Anti-immigration bias of non-signatory countries
It is even more painfully sad to learn that the incumbent President of the most powerful democratic and freedom-loving nation in the world had also refused, together with a few other countries, to add their signatures. I have discerned that most of these non-signatory countries, with the USA foremost, share equivalent bias against immigration, particularly from certain countries. Their anti-immigrant bias would naturally make immigrants and descendants of immigrants feel less than co-equal in worth with all their fellow citizens, independent of country of birth, professed religious faith, inborn colour of skin, and different accents when they speak.
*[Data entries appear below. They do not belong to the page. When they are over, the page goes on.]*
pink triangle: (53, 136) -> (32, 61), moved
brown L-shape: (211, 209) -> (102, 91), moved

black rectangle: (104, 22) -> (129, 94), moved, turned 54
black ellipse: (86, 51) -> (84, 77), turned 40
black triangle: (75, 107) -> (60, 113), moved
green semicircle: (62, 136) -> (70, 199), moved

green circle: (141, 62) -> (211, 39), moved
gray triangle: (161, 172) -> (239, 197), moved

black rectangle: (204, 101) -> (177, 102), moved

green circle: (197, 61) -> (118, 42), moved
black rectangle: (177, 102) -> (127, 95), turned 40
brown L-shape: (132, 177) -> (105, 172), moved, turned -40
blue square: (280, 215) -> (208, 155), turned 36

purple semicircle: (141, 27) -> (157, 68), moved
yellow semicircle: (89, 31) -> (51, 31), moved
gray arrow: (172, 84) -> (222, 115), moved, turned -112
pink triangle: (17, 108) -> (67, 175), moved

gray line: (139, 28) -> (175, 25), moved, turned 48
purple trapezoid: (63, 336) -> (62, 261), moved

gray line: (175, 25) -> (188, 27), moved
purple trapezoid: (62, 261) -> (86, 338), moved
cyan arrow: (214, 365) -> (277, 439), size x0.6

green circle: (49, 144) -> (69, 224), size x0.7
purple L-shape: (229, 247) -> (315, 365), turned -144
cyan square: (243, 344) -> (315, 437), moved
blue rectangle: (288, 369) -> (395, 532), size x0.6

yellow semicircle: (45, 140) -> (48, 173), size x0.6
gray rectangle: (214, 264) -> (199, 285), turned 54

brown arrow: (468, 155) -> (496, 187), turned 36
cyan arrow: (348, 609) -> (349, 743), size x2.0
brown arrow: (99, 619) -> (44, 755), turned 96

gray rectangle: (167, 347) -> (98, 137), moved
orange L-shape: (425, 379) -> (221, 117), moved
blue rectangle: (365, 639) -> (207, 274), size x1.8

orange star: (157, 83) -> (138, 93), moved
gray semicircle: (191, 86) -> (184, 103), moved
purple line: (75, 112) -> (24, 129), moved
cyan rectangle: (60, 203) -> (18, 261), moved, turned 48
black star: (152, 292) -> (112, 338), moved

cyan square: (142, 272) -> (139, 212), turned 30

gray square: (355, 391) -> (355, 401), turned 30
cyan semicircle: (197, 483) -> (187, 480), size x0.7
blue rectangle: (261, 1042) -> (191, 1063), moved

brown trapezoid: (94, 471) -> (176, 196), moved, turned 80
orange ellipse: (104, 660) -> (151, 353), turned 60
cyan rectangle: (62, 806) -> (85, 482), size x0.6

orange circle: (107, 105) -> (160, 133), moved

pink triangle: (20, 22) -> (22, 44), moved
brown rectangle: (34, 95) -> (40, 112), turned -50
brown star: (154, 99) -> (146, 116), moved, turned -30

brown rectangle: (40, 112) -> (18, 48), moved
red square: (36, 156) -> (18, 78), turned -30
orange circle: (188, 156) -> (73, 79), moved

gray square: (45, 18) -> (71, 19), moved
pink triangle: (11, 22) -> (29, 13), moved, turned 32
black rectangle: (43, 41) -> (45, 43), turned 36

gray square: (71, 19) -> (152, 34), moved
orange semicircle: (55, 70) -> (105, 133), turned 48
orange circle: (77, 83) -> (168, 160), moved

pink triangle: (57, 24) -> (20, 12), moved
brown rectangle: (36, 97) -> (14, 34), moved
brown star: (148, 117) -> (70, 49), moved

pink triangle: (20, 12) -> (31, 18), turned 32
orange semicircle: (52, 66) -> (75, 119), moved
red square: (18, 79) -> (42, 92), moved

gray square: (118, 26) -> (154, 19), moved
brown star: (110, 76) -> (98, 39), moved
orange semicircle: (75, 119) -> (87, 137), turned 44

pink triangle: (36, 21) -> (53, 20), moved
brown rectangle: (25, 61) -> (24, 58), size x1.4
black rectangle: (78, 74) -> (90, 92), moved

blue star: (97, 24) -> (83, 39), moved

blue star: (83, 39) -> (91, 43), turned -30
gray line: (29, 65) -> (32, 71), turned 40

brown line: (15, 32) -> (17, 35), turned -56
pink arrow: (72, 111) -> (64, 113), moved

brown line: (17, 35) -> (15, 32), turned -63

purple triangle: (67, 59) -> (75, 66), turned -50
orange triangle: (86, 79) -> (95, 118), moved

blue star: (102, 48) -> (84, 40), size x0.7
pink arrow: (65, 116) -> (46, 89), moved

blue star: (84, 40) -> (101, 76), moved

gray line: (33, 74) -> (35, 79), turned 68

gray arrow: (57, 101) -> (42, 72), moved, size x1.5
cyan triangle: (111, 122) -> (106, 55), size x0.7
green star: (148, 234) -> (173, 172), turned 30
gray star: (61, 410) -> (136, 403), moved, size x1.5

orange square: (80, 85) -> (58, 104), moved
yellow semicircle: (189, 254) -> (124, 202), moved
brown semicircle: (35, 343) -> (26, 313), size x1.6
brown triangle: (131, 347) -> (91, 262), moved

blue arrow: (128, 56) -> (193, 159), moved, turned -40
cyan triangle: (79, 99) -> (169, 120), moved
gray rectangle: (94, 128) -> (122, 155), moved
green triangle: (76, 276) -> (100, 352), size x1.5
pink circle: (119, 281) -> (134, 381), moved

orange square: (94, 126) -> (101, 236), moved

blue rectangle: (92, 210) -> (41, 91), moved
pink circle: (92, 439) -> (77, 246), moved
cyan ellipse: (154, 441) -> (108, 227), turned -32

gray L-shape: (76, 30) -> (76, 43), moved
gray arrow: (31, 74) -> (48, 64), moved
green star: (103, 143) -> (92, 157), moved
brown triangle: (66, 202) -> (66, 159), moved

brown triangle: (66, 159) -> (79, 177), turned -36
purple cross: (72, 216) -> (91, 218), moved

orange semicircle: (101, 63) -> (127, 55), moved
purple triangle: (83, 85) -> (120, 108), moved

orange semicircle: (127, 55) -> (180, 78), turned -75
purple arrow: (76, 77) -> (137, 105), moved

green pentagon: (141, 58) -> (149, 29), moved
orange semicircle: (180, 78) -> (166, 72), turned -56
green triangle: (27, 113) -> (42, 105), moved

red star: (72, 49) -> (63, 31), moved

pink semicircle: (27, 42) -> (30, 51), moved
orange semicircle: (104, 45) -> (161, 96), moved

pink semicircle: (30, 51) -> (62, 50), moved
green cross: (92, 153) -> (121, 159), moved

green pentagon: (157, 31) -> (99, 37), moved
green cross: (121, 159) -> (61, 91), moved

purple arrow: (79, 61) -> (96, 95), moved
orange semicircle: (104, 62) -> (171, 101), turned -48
Press freedom and national sovereignty
It is my hope that the current opposition of the Canadian Tory leadership to the GCM does not, wittingly or unwittingly, reflect the same anti-immigrant bias. In fairness, however, to his policy stand, I concur that the need to ensure press freedom, freedom of expression, supremacy of national sovereignty, and Canada’s ability to set its own immigration policy are important imperatives. But none of these imperatives is extinguished or threatened by the GCM.
Careful reading of the document and its objectives, with full regard to the whole document for context and language, should re-assure him that his concerns have been answered as experts on this subject have confirmed in media quotes alluded to them (Craig Damian Smith, an associate director of the Global Migration Lab at the Munk School of Global Affairs and Public Policy at the University of Toronto, Christina Clark-Kazak, an associate professor of public and international affairs at the University of Ottawa, and Christopher Waddell, a professor at Carleton University’s journalism school).
Moreover, the Canadian Press’ “Baloney Meter” – “a project that examines the level of accuracy in statements made by politicians” – gave “Andrew Scheer’s comments on UN Migration Compact’s Effects on Media” a rating of “A Lot of Baloney,” that is, “the statement is mostly inaccurate but contains elements of truth.” Also, former Tory Immigration Minister Chris Alexander is quoted saying, “Andrew Scheer is ‘factually incorrect’ about the UN’s global compact.”
Adopt and embrace
In light of the foregoing observations, may the Tory leader be bold to throw his support behind the Global Compact. Together, let us embrace this UN Global Compact – even if, admittedly, it is without the force and strength an international treaty brings – for the sake of safe, orderly and regular migration. Let us adopt the optimism of Louise Arbour who oversaw the finalization of this international agreement and “regard the Global Compact as a chance to shift world opinion on the need to address future migration.” In so doing, we help foster national unity and affirm our common global humanity.
Dr. Rey D. Pagtakhan is a retired Filipino-Canadian physician and politician; formerly a lung specialist at the Children’s Hospital of Winnipeg, pediatric professor at the University of Manitoba, Member of Parliament (1988-2004), and federal cabinet minister. He chaired the House of Commons Standing Committees on Human Rights (1995-1996) and Citizenship and Immigration (1998-1999). He serves on the Advisory Council of Immigration Partnership Winnipeg.